• What you have to do:
Lines in the records below that contain the word "this" must each be copied.

++++ Study material ++++

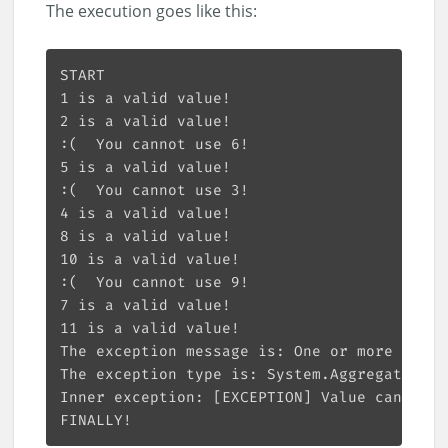
The execution goes like this:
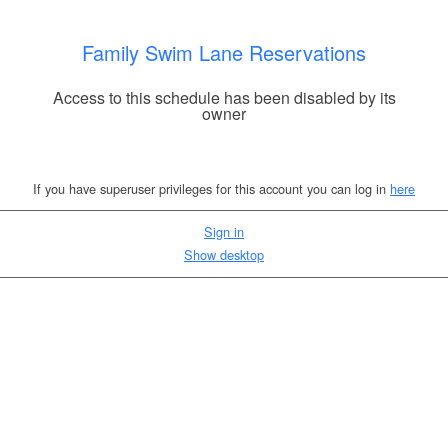
Family Swim Lane Reservations
Access to this schedule has been disabled by its
owner
If you have superuser privileges for this account you can log in
here
Sign in
Show desktop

++++

• Solution below:
The execution goes like this:
Access to this schedule has been disabled by its
If you have superuser privileges for this account you can log in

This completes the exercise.